I’m open to any workarounds :slight_smile:

1 Like

Do you have access to Dataflows?

Yes @DavieJoe I do.
Already created a test one in the related workspace. What are you suggesting?

Have a data flow that only contains the data that you don’t need to refresh. Don’t set a refresh schedule for it, you now have your static piece of data.

And, if for some reason you need to refresh it in the future, you could just do a manual refresh on it.

1 Like

So once I get data from this DataFlow into my BI Desktop model and disable refresh, how do I “connected” the current year sales table so that I have one sales table to which all measures are based?

1 Like

I’d have the other data as a data flow also and append the static data to the updated data. You now have one table.

Thanks @DavieJoe.
Wouldn’t append increase the model size as old data will be included in two different tables?

Data Flow 1 - this is your static data

Data Flow 2 - this is your “live” data

Data Flow 3 - Append Data Flow 1 onto Data Flow 2.

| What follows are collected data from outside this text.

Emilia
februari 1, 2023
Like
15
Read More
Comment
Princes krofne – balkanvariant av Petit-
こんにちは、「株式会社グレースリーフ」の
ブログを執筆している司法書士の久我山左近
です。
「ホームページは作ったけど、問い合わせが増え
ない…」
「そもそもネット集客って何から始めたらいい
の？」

Your Power BI model will only connect to data Flow 3.

How big are each sets of data?

1 Like

Now I get it @DavieJoe :sunglasses:
Past data is about 2m rows and current about 500k rows.
Will give it a try and let you know.

1 Like

Should work without any issues

1 Like

This is my first time with DataFlows, so could you guide me how to create Data Flow 3?
I created a copy of Data Flow 2 and appended Data Flow 1 but I get a message that “Computed tables require Premium to refresh. To enable refresh, upgrade this workspace to Premium capacity, or remove this table”

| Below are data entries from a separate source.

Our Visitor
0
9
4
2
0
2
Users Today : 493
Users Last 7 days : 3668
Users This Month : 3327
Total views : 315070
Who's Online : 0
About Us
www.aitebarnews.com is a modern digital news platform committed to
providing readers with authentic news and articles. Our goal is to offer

Ah so you don’t have premium capacity then?

Just store you old data in the static data flow. Ingest your new data as normal and then append the static data onto the new data.

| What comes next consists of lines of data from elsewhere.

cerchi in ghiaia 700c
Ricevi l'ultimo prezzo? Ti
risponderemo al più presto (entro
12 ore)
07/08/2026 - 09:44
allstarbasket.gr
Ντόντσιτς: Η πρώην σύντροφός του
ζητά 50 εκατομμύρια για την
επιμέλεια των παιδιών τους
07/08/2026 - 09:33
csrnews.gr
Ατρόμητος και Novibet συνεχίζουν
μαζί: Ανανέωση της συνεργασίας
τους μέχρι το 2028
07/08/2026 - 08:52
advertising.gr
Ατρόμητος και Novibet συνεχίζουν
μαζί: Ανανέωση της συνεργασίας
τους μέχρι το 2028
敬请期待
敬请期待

Power BI will cope with this amount of data no problem.

1 Like

Let me know if I understand right:

  1. Create Data Flow 1 (past sales) in Service and create new Query in BI Desktop for that Data Flow. Refresh once and then disable refresh.
  2. In BI Desktop, create table Sales Data Current (refresh enabled).
  3. In BI Desktop, append Data Flow 1 Query in table Sales Data Current.

Will this lead to loading only Sales Data Current rows?

1 Like

Your data model will load both Past Sales and Current Sales Data. However, it will not have any effect on your refresh times as during refresh only your Sales Data Current will be re-imported. If you need to reduce Past Sales Data size further, you can opt for Group by and Summarize Past Sales at a higher granularity. Say for example, month, quarter, Business Unit etc. Also, if you do not want to load Prior Sales Data to data model, you can always Disable Load in Power Query.

1 Like

Thanks @pranamg.
What is the difference in model size and refresh time between what you’re suggesting and importing past sales tables directly in BI Desktop and then disabling refresh?

Model Size is the total size of the data model (compressed into VertiPaq) that is loaded into memory in the Storage Engine. Every time you refresh the report (for a report in which you have used import method; this does not apply to Direct Query or Live connection), data will be imported into all tables (except tables where Load is disabled and tables not included in Report Refresh) and ETL steps in these tables will be applied. The time taken in re-loading the data from data sources and re-processing the ETL steps is called Refresh time. However, in your case, you can safely Disable Load and uncheck include in Report Refresh for the Past Sales data table as the you do not expect this data to change after the initial import. Hence every time you refresh, only the Current Sales data is re-imported. As suggested above, you can add a final step in your Current Sales Data to append the Prior Sales Data to the Current Sales Data. Also, by disabling load, the Prior Sales Data will not be visible in Data model and will not be available for use in Visualizations or measures.

Reference:

2 Likes

I found out that none of the solutions above improves performance (refresh time, file size) compared to my current setup.
What I have right now is past sales imported from SharePoint Excel tables (with disabled refresh) while current sales table has enabled refresh and appended in past sales table. When manually refreshing in BI Desktop, ALL sales lines are loaded (past & current).
Unfortunately, this is also the case in the suggested solutions.